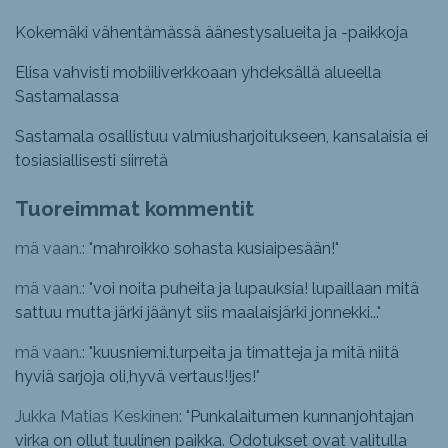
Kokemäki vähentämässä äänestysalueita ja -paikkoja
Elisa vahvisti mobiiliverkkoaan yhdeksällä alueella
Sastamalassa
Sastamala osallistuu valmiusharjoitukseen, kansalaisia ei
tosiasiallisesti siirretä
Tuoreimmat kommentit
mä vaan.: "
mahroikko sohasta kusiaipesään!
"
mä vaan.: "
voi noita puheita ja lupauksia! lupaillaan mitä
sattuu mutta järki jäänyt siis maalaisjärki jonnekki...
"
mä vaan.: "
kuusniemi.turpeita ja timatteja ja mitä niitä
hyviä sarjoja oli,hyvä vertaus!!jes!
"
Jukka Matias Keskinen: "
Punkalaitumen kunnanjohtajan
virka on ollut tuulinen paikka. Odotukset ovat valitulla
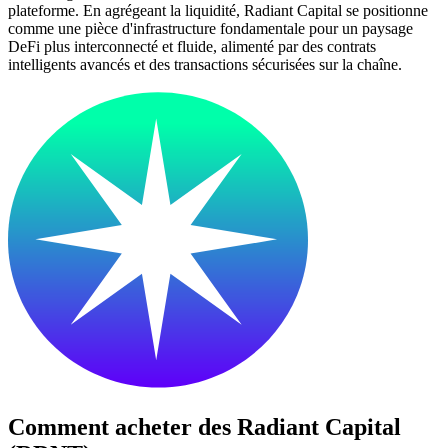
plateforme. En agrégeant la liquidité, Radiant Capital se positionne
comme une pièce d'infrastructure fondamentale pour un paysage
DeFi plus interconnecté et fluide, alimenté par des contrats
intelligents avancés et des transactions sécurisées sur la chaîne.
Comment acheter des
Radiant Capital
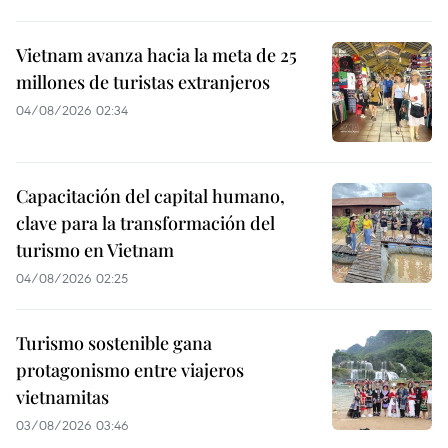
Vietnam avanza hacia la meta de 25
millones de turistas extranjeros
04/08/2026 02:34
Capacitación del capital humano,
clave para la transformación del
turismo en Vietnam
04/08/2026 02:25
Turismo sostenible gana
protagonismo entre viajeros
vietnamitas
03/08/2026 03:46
==
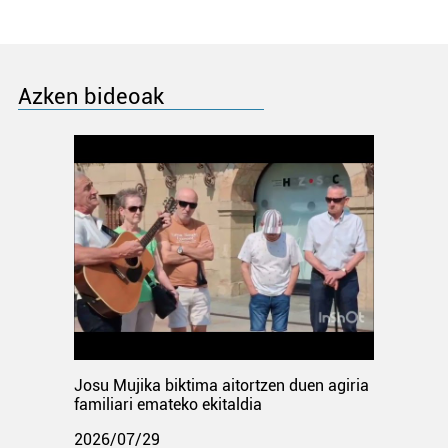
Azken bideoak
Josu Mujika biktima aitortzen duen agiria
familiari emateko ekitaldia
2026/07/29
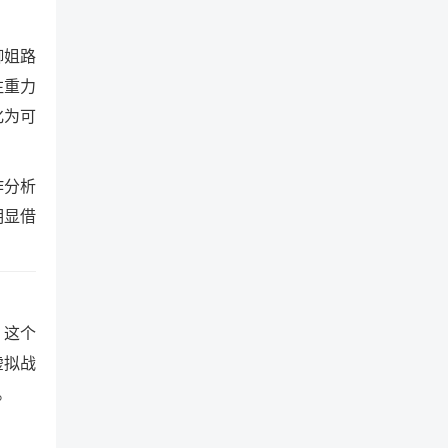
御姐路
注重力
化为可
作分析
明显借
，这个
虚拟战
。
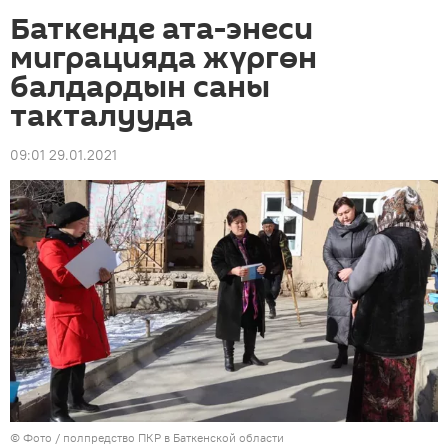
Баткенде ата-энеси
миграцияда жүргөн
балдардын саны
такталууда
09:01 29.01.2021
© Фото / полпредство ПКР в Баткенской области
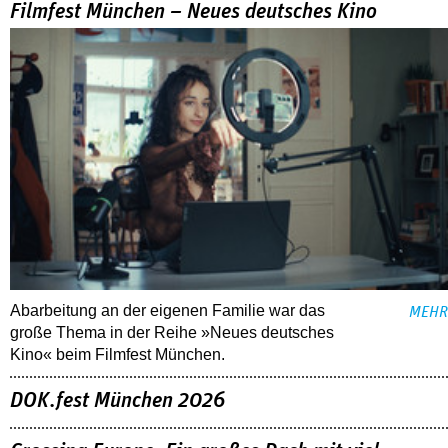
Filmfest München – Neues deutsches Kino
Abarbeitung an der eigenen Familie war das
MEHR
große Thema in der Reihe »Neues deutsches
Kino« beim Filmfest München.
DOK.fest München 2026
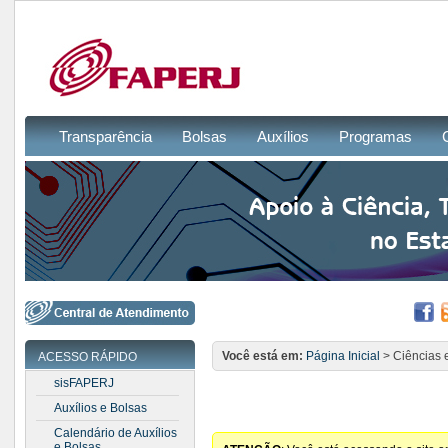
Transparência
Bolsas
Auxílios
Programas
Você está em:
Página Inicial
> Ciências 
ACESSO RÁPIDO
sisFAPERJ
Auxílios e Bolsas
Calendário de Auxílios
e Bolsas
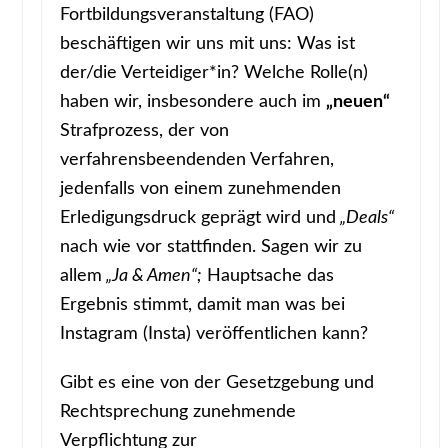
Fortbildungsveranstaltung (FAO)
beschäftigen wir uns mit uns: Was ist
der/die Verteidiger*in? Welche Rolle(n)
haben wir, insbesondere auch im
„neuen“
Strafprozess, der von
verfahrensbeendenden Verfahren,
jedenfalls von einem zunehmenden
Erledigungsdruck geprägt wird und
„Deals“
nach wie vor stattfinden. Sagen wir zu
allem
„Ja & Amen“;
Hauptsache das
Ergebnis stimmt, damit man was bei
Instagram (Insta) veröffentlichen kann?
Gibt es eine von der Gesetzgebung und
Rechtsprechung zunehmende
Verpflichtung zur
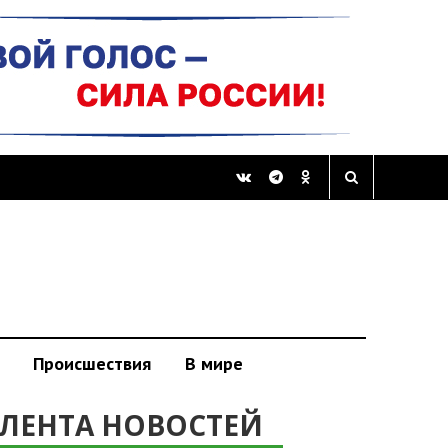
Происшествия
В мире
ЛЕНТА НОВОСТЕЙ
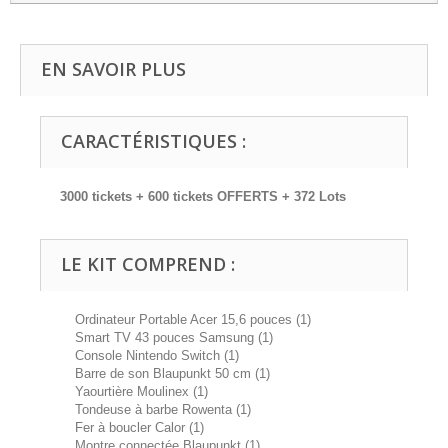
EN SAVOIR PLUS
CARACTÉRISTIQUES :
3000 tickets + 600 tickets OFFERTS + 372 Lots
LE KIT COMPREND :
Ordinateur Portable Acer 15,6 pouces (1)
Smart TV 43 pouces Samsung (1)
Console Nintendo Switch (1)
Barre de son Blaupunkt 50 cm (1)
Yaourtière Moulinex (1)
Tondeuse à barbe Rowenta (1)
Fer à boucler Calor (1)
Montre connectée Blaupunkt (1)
==
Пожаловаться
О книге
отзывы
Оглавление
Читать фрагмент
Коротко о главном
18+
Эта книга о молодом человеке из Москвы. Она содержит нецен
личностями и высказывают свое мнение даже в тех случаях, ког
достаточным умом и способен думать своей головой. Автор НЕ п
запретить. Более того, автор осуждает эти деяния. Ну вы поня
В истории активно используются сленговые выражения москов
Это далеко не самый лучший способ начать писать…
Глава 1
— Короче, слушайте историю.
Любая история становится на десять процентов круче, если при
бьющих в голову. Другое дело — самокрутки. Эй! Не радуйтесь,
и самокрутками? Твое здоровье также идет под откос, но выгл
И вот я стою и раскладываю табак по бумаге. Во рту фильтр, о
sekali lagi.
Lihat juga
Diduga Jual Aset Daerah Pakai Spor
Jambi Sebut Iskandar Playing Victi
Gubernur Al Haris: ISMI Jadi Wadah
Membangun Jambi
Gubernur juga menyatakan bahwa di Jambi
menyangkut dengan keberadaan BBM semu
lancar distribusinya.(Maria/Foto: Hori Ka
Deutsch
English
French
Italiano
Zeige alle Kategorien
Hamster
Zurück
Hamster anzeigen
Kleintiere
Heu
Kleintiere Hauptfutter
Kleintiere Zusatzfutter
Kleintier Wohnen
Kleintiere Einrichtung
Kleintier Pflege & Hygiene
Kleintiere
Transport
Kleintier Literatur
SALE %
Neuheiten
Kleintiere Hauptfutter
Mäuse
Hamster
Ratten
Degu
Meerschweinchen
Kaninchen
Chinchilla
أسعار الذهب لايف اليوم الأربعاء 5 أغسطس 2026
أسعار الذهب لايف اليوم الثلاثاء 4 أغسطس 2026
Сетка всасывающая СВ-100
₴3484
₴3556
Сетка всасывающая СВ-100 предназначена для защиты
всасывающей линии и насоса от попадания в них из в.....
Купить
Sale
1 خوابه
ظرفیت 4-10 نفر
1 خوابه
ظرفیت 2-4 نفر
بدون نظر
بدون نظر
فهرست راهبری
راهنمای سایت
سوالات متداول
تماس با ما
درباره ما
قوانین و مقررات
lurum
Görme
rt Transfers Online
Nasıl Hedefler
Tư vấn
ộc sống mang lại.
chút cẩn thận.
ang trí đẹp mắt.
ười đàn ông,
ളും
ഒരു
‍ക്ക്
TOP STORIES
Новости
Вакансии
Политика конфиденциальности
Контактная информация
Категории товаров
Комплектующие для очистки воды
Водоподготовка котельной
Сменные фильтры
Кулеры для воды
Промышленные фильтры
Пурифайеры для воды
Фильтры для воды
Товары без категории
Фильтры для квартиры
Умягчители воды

**PROBLEM TO WORK ON:** On how many lines of the material does the word "Jambi" appear? Reply with the number alone.

**RESULT FOR THIS EXERCISE:** 3